• Exercise brief:
Character for character, give back every line below.

• Data records:
★ ★ ★ ★ ★

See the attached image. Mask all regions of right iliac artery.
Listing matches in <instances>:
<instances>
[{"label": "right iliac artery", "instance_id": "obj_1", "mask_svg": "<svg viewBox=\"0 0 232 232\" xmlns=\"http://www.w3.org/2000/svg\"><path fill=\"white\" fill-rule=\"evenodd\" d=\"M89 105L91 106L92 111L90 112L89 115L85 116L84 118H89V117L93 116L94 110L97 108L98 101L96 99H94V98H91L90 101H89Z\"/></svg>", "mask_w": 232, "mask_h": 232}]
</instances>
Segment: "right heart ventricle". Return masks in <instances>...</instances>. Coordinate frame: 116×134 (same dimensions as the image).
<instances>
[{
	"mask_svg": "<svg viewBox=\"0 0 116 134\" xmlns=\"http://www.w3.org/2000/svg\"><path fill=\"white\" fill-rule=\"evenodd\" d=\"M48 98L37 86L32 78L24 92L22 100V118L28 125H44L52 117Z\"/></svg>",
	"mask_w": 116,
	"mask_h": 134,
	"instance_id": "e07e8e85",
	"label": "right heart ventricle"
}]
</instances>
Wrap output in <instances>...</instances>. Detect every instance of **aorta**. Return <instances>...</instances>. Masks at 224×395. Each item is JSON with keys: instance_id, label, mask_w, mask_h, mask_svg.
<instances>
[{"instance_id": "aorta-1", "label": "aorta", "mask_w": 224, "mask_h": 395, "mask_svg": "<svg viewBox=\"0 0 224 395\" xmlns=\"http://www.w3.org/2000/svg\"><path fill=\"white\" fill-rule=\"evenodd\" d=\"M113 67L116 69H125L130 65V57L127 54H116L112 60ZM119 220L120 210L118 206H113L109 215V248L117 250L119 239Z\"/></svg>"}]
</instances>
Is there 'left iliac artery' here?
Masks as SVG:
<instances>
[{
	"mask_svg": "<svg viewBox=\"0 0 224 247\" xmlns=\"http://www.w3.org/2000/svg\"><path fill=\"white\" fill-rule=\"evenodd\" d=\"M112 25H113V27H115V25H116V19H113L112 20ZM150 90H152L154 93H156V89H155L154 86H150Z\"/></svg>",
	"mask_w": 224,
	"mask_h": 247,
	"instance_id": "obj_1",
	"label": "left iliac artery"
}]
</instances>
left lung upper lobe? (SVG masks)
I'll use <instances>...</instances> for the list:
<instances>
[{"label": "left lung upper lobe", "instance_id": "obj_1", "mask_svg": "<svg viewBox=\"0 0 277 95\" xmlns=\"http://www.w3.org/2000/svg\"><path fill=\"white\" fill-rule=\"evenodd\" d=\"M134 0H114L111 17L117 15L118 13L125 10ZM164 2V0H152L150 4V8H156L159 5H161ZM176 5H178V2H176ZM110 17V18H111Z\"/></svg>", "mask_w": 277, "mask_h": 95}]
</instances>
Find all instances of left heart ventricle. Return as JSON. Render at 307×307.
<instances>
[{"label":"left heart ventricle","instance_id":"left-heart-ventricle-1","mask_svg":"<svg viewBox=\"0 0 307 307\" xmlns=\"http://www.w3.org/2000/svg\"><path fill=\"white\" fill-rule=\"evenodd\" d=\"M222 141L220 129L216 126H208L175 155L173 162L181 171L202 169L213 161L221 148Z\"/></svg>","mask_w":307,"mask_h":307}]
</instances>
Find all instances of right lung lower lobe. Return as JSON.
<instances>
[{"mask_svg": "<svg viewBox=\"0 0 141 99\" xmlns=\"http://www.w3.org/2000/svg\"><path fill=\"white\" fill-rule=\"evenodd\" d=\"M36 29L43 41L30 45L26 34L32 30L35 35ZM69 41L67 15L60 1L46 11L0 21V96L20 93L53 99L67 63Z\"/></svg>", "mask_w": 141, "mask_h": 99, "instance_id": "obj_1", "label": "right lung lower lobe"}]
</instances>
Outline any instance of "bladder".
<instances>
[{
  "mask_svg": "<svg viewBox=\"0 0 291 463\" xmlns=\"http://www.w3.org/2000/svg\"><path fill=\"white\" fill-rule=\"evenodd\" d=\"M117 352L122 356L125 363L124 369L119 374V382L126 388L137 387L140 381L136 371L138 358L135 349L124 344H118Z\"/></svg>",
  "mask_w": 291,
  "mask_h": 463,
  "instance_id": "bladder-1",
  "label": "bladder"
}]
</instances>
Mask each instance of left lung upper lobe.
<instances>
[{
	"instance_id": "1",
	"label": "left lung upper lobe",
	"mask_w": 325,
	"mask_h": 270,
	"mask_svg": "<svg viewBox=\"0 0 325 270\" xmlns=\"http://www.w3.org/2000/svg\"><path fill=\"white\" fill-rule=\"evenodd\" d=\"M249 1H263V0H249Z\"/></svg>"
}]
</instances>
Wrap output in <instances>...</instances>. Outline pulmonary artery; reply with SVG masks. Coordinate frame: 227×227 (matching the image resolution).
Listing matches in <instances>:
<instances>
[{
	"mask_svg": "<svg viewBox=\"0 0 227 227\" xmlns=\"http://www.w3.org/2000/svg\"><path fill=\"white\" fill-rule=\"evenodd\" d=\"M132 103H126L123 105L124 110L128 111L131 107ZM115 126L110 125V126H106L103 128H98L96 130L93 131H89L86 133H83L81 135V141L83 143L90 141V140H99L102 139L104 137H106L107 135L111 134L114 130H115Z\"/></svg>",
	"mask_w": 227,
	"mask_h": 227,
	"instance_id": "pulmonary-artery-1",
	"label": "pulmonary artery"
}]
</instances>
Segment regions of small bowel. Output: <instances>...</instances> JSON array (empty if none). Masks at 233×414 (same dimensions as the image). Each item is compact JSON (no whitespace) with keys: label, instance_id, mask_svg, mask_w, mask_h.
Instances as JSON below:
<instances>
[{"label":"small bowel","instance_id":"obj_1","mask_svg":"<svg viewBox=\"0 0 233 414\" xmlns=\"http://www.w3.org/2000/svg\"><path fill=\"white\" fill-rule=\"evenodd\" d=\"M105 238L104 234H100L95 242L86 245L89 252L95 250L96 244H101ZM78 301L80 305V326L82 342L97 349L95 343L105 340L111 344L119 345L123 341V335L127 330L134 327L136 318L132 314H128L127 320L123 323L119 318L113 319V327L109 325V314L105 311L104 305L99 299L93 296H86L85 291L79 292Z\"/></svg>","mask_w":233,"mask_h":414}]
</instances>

★ ★ ★ ★ ★

• Problem solution:
See the attached image. Mask all regions of right iliac artery.
Listing matches in <instances>:
<instances>
[{"label": "right iliac artery", "instance_id": "obj_1", "mask_svg": "<svg viewBox=\"0 0 232 232\" xmlns=\"http://www.w3.org/2000/svg\"><path fill=\"white\" fill-rule=\"evenodd\" d=\"M89 105L91 106L92 111L90 112L89 115L85 116L84 118H89V117L93 116L94 110L97 108L98 101L96 99H94V98H91L90 101H89Z\"/></svg>", "mask_w": 232, "mask_h": 232}]
</instances>
Segment: "right heart ventricle". Return masks in <instances>...</instances>. Coordinate frame: 116×134 (same dimensions as the image).
<instances>
[{
	"mask_svg": "<svg viewBox=\"0 0 116 134\" xmlns=\"http://www.w3.org/2000/svg\"><path fill=\"white\" fill-rule=\"evenodd\" d=\"M48 98L37 86L32 78L24 92L22 100V118L28 125H44L52 117Z\"/></svg>",
	"mask_w": 116,
	"mask_h": 134,
	"instance_id": "e07e8e85",
	"label": "right heart ventricle"
}]
</instances>
Wrap output in <instances>...</instances>. Detect every instance of **aorta**. Return <instances>...</instances>. Masks at 224×395. Each item is JSON with keys: instance_id, label, mask_w, mask_h, mask_svg.
<instances>
[{"instance_id": "aorta-1", "label": "aorta", "mask_w": 224, "mask_h": 395, "mask_svg": "<svg viewBox=\"0 0 224 395\" xmlns=\"http://www.w3.org/2000/svg\"><path fill=\"white\" fill-rule=\"evenodd\" d=\"M113 67L116 69H125L130 65V57L127 54H116L112 60ZM119 220L120 210L118 206H113L109 215V248L117 250L119 239Z\"/></svg>"}]
</instances>
Is there 'left iliac artery' here?
Masks as SVG:
<instances>
[{
	"mask_svg": "<svg viewBox=\"0 0 224 247\" xmlns=\"http://www.w3.org/2000/svg\"><path fill=\"white\" fill-rule=\"evenodd\" d=\"M112 25H113V27H115V25H116V19H113L112 20ZM150 90H152L154 93H156V89H155L154 86H150Z\"/></svg>",
	"mask_w": 224,
	"mask_h": 247,
	"instance_id": "obj_1",
	"label": "left iliac artery"
}]
</instances>
left lung upper lobe? (SVG masks)
I'll use <instances>...</instances> for the list:
<instances>
[{"label": "left lung upper lobe", "instance_id": "obj_1", "mask_svg": "<svg viewBox=\"0 0 277 95\" xmlns=\"http://www.w3.org/2000/svg\"><path fill=\"white\" fill-rule=\"evenodd\" d=\"M134 0H114L111 17L117 15L118 13L125 10ZM164 2V0H152L150 4V8H156L159 5H161ZM176 5H178V2H176ZM110 17V18H111Z\"/></svg>", "mask_w": 277, "mask_h": 95}]
</instances>
Find all instances of left heart ventricle. Return as JSON. Render at 307×307.
<instances>
[{"label":"left heart ventricle","instance_id":"left-heart-ventricle-1","mask_svg":"<svg viewBox=\"0 0 307 307\" xmlns=\"http://www.w3.org/2000/svg\"><path fill=\"white\" fill-rule=\"evenodd\" d=\"M222 141L220 129L216 126H208L175 155L173 162L181 171L202 169L213 161L221 148Z\"/></svg>","mask_w":307,"mask_h":307}]
</instances>
Find all instances of right lung lower lobe. Return as JSON.
<instances>
[{"mask_svg": "<svg viewBox=\"0 0 141 99\" xmlns=\"http://www.w3.org/2000/svg\"><path fill=\"white\" fill-rule=\"evenodd\" d=\"M36 29L43 41L30 45L26 34L32 30L35 35ZM69 41L67 15L60 1L46 11L0 21V96L20 93L53 99L67 63Z\"/></svg>", "mask_w": 141, "mask_h": 99, "instance_id": "obj_1", "label": "right lung lower lobe"}]
</instances>
Outline any instance of "bladder".
<instances>
[{
  "mask_svg": "<svg viewBox=\"0 0 291 463\" xmlns=\"http://www.w3.org/2000/svg\"><path fill=\"white\" fill-rule=\"evenodd\" d=\"M117 352L122 356L125 363L124 369L119 374V382L126 388L137 387L140 381L136 371L138 358L135 349L124 344H118Z\"/></svg>",
  "mask_w": 291,
  "mask_h": 463,
  "instance_id": "bladder-1",
  "label": "bladder"
}]
</instances>
Mask each instance of left lung upper lobe.
<instances>
[{
	"instance_id": "1",
	"label": "left lung upper lobe",
	"mask_w": 325,
	"mask_h": 270,
	"mask_svg": "<svg viewBox=\"0 0 325 270\" xmlns=\"http://www.w3.org/2000/svg\"><path fill=\"white\" fill-rule=\"evenodd\" d=\"M249 1H263V0H249Z\"/></svg>"
}]
</instances>
Wrap output in <instances>...</instances>. Outline pulmonary artery; reply with SVG masks. Coordinate frame: 227×227 (matching the image resolution).
Listing matches in <instances>:
<instances>
[{
	"mask_svg": "<svg viewBox=\"0 0 227 227\" xmlns=\"http://www.w3.org/2000/svg\"><path fill=\"white\" fill-rule=\"evenodd\" d=\"M132 103H126L123 105L124 110L128 111L131 107ZM115 126L110 125V126H106L103 128H98L96 130L93 131H89L86 133H83L81 135V141L83 143L90 141V140H99L102 139L104 137H106L107 135L111 134L114 130H115Z\"/></svg>",
	"mask_w": 227,
	"mask_h": 227,
	"instance_id": "pulmonary-artery-1",
	"label": "pulmonary artery"
}]
</instances>
Segment regions of small bowel. Output: <instances>...</instances> JSON array (empty if none). Masks at 233×414 (same dimensions as the image). Each item is compact JSON (no whitespace) with keys: label, instance_id, mask_svg, mask_w, mask_h.
Instances as JSON below:
<instances>
[{"label":"small bowel","instance_id":"obj_1","mask_svg":"<svg viewBox=\"0 0 233 414\" xmlns=\"http://www.w3.org/2000/svg\"><path fill=\"white\" fill-rule=\"evenodd\" d=\"M105 238L104 234H100L95 242L86 245L89 252L95 250L96 244H101ZM78 301L80 305V326L82 342L97 349L95 343L105 340L111 344L119 345L123 341V335L127 330L134 327L136 318L132 314H128L127 320L123 323L119 318L113 319V327L109 325V314L105 311L104 305L99 299L93 296H86L85 291L79 292Z\"/></svg>","mask_w":233,"mask_h":414}]
</instances>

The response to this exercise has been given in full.